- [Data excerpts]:
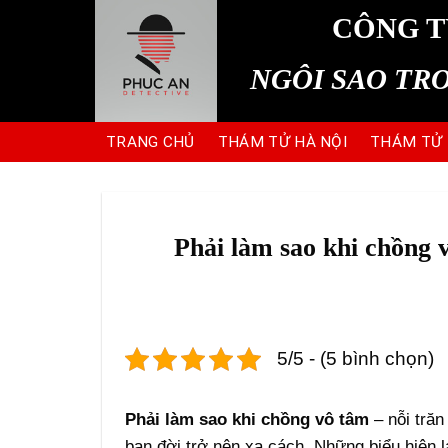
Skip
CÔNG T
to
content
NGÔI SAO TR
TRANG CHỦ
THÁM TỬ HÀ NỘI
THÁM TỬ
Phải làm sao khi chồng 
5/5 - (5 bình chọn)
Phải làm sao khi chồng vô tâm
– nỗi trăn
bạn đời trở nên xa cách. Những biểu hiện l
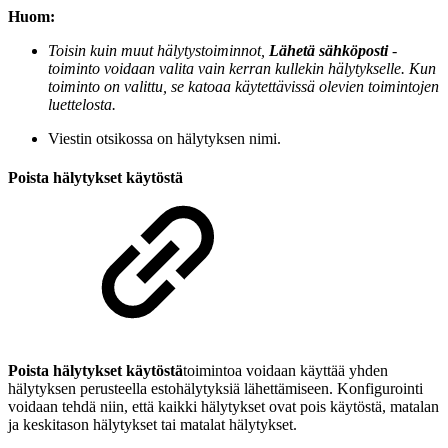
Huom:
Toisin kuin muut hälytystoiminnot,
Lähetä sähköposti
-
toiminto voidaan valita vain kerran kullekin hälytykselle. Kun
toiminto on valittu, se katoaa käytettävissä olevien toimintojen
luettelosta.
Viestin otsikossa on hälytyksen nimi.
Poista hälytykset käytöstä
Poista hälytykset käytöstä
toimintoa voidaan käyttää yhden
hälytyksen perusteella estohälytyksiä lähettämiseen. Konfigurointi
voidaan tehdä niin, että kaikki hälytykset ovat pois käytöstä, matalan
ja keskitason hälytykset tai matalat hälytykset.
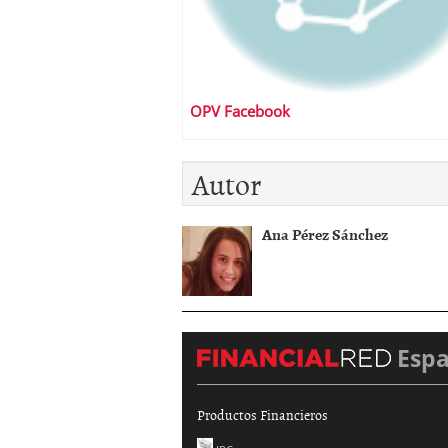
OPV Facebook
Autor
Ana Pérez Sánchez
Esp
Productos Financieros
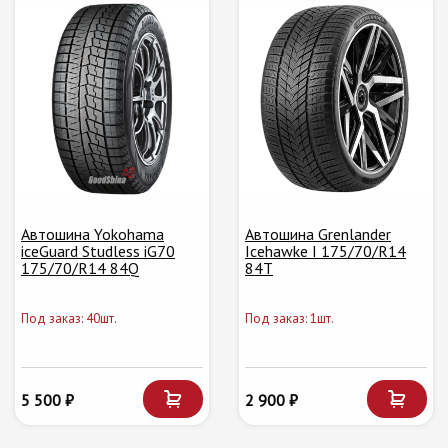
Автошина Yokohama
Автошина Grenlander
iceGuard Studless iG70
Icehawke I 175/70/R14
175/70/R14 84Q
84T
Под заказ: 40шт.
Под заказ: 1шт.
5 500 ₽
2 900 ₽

- [Activity]: Copy each line above where the string "hälytyksen" occurs.

- [Your solution]:
Viestin otsikossa on hälytyksen nimi.
hälytyksen perusteella estohälytyksiä lähettämiseen. Konfigurointi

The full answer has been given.